A decir verdad, y en el conocimiento de que en el terreno de análisis balompédico soy un perfecto villamelón, el desempeño del equipo mexicano ante Sudáfrica dejó mucho que desear. La ausencia de un hambre de gol no justificó una fiesta del tamaño que se vivió en algunas plazas públicas mexicanas.
Me parece que la energía del festejo tiene mucho que ver con la necesidad que tenemos en México de desprendernos del miedo y de una violencia que ha dejado más de 200 mil muertos y ahora más de 130 mil desaparecidos. Queremos huir de la extorsión, del pánico que nos invade a los padres cada ocasión en que alguno de nuestros hijos sale con el aviso de que va a un bar o a un antro a divertirse un rato o de que se va a estudiar o al trabajo.
Damos rienda suelta al festejo embriagante que nos hace olvidarnos de las calamidades que son ahora realidad común y cotidiana en nuestro diario existir.

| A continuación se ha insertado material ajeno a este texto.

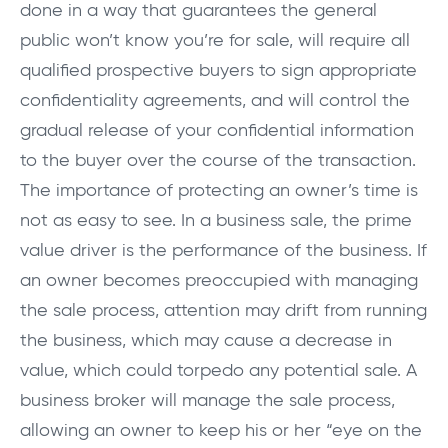
done in a way that guarantees the general
public won’t know you’re for sale, will require all
qualified prospective buyers to sign appropriate
confidentiality agreements, and will control the
gradual release of your confidential information
to the buyer over the course of the transaction.
The importance of protecting an owner’s time is
not as easy to see. In a business sale, the prime
value driver is the performance of the business. If
an owner becomes preoccupied with managing
the sale process, attention may drift from running
the business, which may cause a decrease in
value, which could torpedo any potential sale. A
business broker will manage the sale process,
allowing an owner to keep his or her “eye on the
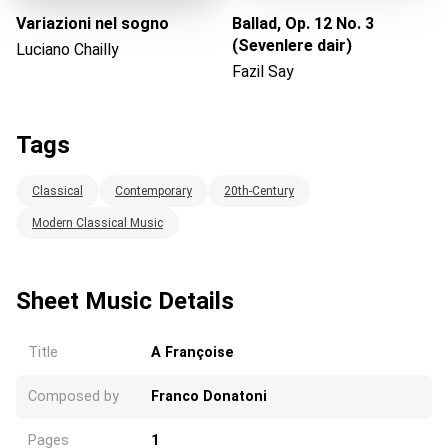
Variazioni nel sogno
Ballad, Op. 12 No. 3
(Sevenlere dair)
Luciano Chailly
Fazil Say
Tags
Classical
Contemporary
20th-Century
Modern Classical Music
Sheet Music Details
Title
A Françoise
Composed by
Franco Donatoni
Pages
1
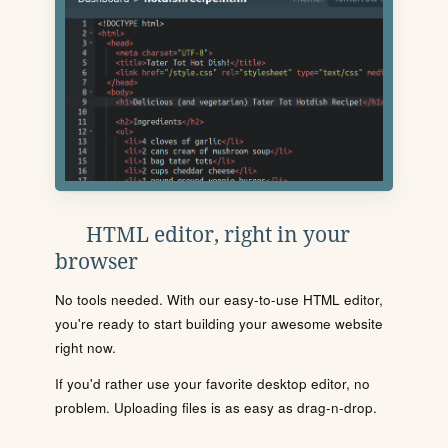
HTML editor, right in your
browser
No tools needed. With our easy-to-use HTML editor,
you're ready to start building your awesome website
right now.
If you'd rather use your favorite desktop editor, no
problem. Uploading files is as easy as drag-n-drop.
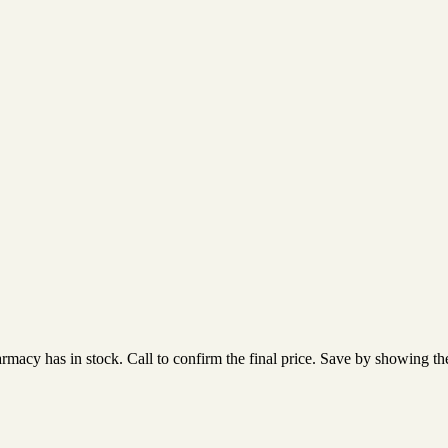
acy has in stock. Call to confirm the final price. Save by showing the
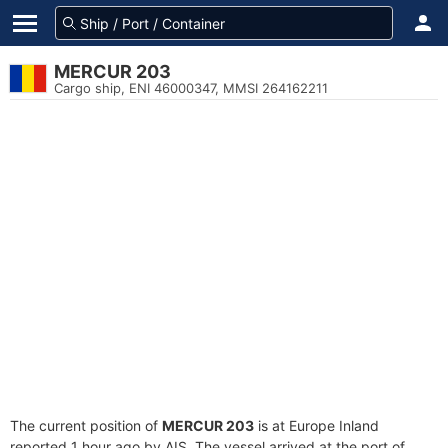
MERCUR 203
Cargo ship, ENI 46000347, MMSI 264162211
The current position of
MERCUR 203
is at Europe Inland
reported 1 hour ago by AIS. The vessel arrived at the port of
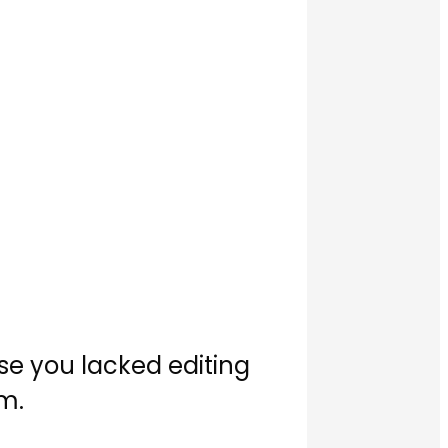
use you lacked editing
em.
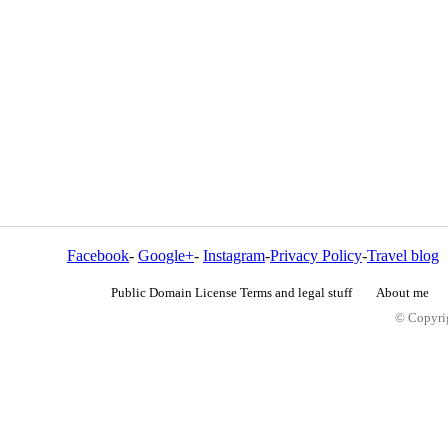
Facebook
-
Google+
-
Instagram
-
Privacy Policy
-
Travel blog
Public Domain License Terms and legal stuff
About me
© Copyrig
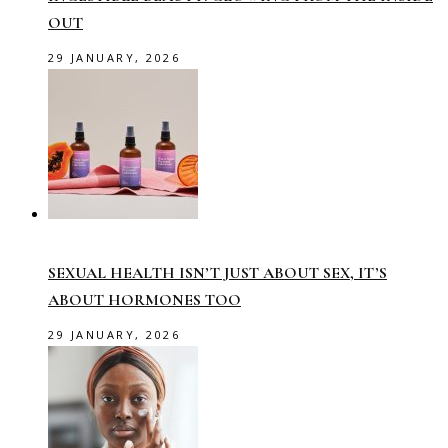
OUT
29 JANUARY, 2026
SEXUAL HEALTH ISN’T JUST ABOUT SEX, IT’S
ABOUT HORMONES TOO
29 JANUARY, 2026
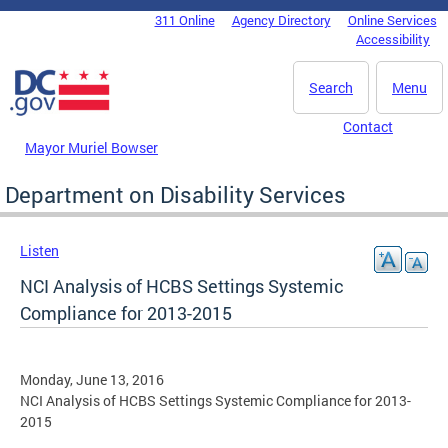
Skip to main content
311 Online
Agency Directory
Online Services
DC Agency Top Menu
Accessibility
Search
Menu
Contact
Mayor Muriel Bowser
Department on Disability Services
Listen
NCI Analysis of HCBS Settings Systemic
Compliance for 2013-2015
Monday, June 13, 2016
NCI Analysis of HCBS Settings Systemic Compliance for 2013-
2015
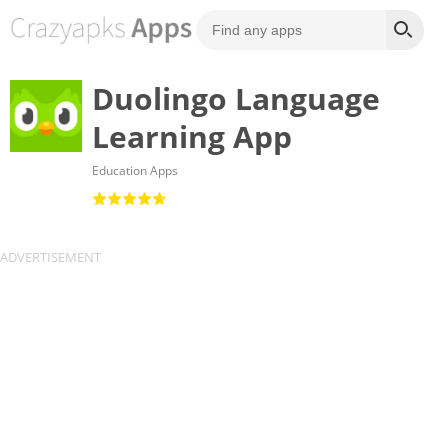
Duolingo Language
Learning App
Education Apps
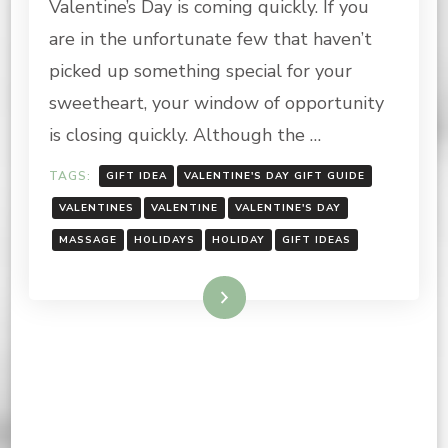
Valentine’s Day is coming quickly. If you
DAY
GIFT
are in the unfortunate few that haven’t
GUIDE
picked up something special for your
sweetheart, your window of opportunity
is closing quickly. Although the …
TAGS:
GIFT IDEA
VALENTINE'S DAY GIFT GUIDE
VALENTINES
VALENTINE
VALENTINE'S DAY
MASSAGE
HOLIDAYS
HOLIDAY
GIFT IDEAS
Read More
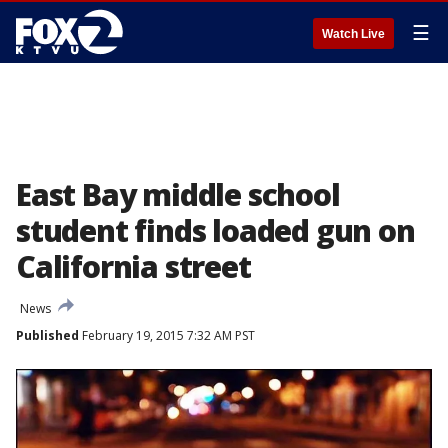
☰
Watch Live
East Bay middle school
student finds loaded gun on
California street
News
Published
February 19, 2015 7:32 AM PST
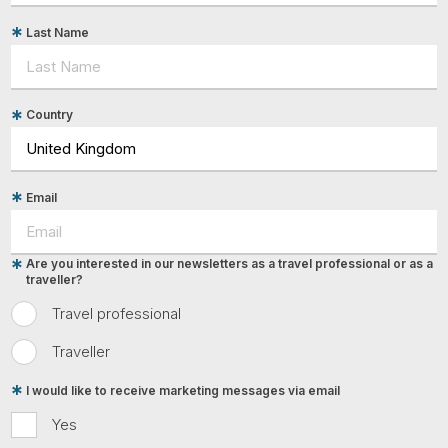
Last Name
Country
Email
Are you interested in our newsletters as a travel professional or as a
traveller?
Travel professional
Traveller
I would like to receive marketing messages via email
Yes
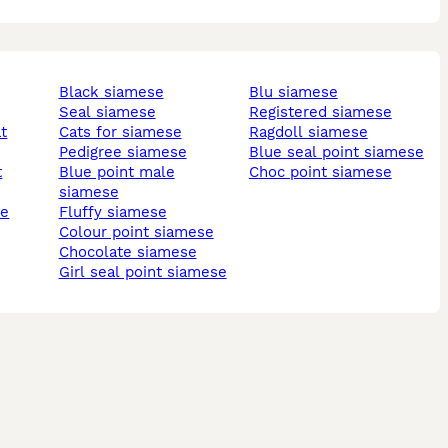
black siamese
blu siamese
seal siamese
registered siamese
t
cats for siamese
ragdoll siamese
pedigree siamese
blue seal point siamese
t
blue point male
choc point siamese
siamese
se
fluffy siamese
colour point siamese
chocolate siamese
girl seal point siamese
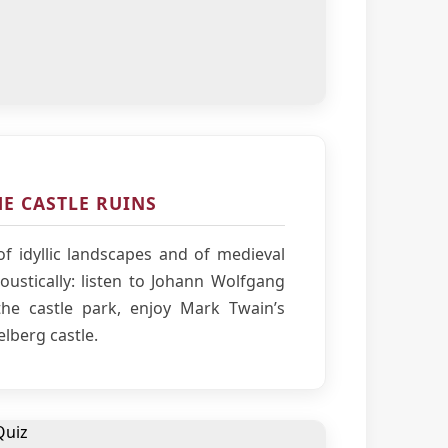
E CASTLE RUINS
f idyllic landscapes and of medieval
ustically: listen to Johann Wolfgang
he castle park, enjoy Mark Twain’s
elberg castle.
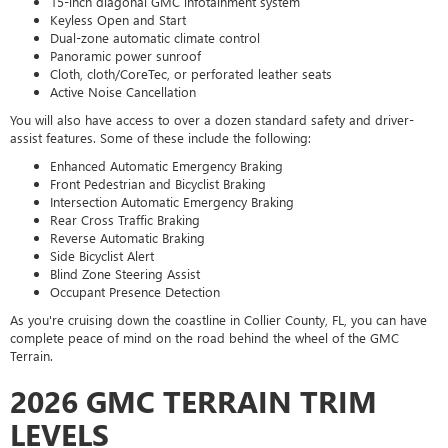
15-inch diagonal GMC infotainment system
Keyless Open and Start
Dual-zone automatic climate control
Panoramic power sunroof
Cloth, cloth/CoreTec, or perforated leather seats
Active Noise Cancellation
You will also have access to over a dozen standard safety and driver-
assist features. Some of these include the following:
Enhanced Automatic Emergency Braking
Front Pedestrian and Bicyclist Braking
Intersection Automatic Emergency Braking
Rear Cross Traffic Braking
Reverse Automatic Braking
Side Bicyclist Alert
Blind Zone Steering Assist
Occupant Presence Detection
As you're cruising down the coastline in Collier County, FL, you can have
complete peace of mind on the road behind the wheel of the GMC
Terrain.
2026 GMC TERRAIN TRIM
LEVELS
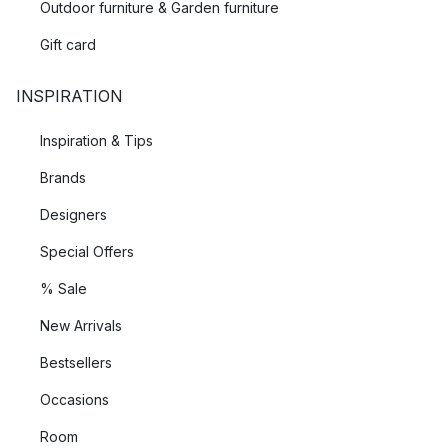
Outdoor furniture & Garden furniture
Gift card
INSPIRATION
Inspiration & Tips
Brands
Designers
Special Offers
% Sale
New Arrivals
Bestsellers
Occasions
Room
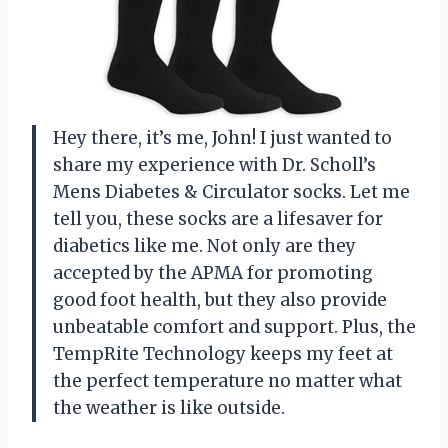
Hey there, it’s me, John! I just wanted to
share my experience with Dr. Scholl’s
Mens Diabetes & Circulator socks. Let me
tell you, these socks are a lifesaver for
diabetics like me. Not only are they
accepted by the APMA for promoting
good foot health, but they also provide
unbeatable comfort and support. Plus, the
TempRite Technology keeps my feet at
the perfect temperature no matter what
the weather is like outside.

Pero, alerto, esa enorme felicidad que nos invade y que los extranjeros resaltan en sus visiones compartidas en redes sociales de lo que viven en el mundial mexicano, PUEDE TORNARSE en una pesadilla aterradora cuando nos ganen y quedemos fuera de la justa futbolera. Y más si el representativo falla injustificadamente. La euforia se convertirá en indignación y en odio. Y entonces los que hoy festejan en el carril de lo exagerado mañana se convertirán en obsesivos destructores manifestando en actitudes antisociales toda la frustración que les signifique percatarse de que el sueño ha terminado.
Aguas. El asunto, si no nos derrotan con la frente en alto, se puede convertir en un proceso digno de lamentación por supuesto.
Aunque México ya recibió muchos goles, autogoles por cierto.
Entre el 27 de septiembre de 1821, fecha de la consumación de la independencia nacional y el mes de diciembre del 2018 habrán transcurrido 197 años y tres meses. Un total de 2 mil 367 meses entre ambas fechas.
Entre aquel 27 de septiembre y el mes de diciembre del 2018 el SALDO HISTÓRICO DE LOS REQUERIMIENTOS FINANCIEROS DEL SECTOR PÚBLICO (SHRFSP) , indicador más amplio y preciso de los compromisos del sector público Federal y de sus empresas públicas, llegó a 10.5 billones de pesos. Al cierre del 2026 se espera que la deuda llegue a 20.3 billones. Habrá crecido, prácticamente, 10 billones de pesos en 8 años.
En los 197 años y tres meses la deuda del país creció a ritmos promedio de 4 mil 436 millones de pesos mensuales. En términos anuales 53 mil millones de pesos en cada uno de esos años, promedio.
Tardó el país 2 mil 367 meses para acumular una deuda de 10.5 billones de pesos y en 96 meses a partir de enero del 2019 el SHRFSP aumentó 98 mil 958 mdp MENSUALES. El nivel de endeudamiento en éste período es 22 veces mayor que el nivel de endeudamiento mostrado entre septiembre del 1821 y diciembre del 2018.
Al cierre del año el Saldo referido representará una cantidad de 20.3 billones de pesos. Metimos un autogol enorme en 8 años y éste indicador representa uno de los principalísimos problemas que tendrá que enfrentar el país en las SIGUIENTES DOS O TRES DÉCADAS. Como dice el clásico, AUNQUE USTED… NO LO CREA.